*** SOURCE RECORDS Section Begins ***

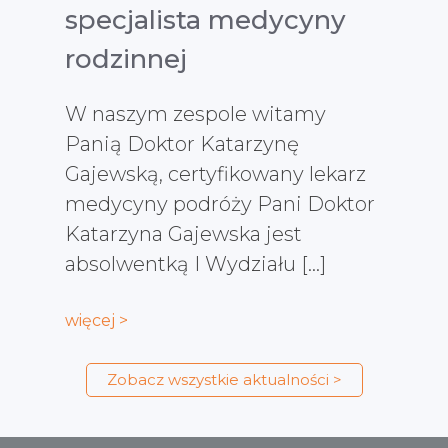
specjalista medycyny
rodzinnej
W naszym zespole witamy
Panią Doktor Katarzynę
Gajewską, certyfikowany lekarz
medycyny podróży Pani Doktor
Katarzyna Gajewska jest
absolwentką I Wydziału […]
więcej >
Zobacz wszystkie aktualności >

*** SOURCE RECORDS Section Ends ***

- _EXERCISE OBJECTIVE_
Out of the records, collect only those lines that contain the string "Doktor".

- _RESPONSE AREA_
Panią Doktor Katarzynę
medycyny podróży Pani Doktor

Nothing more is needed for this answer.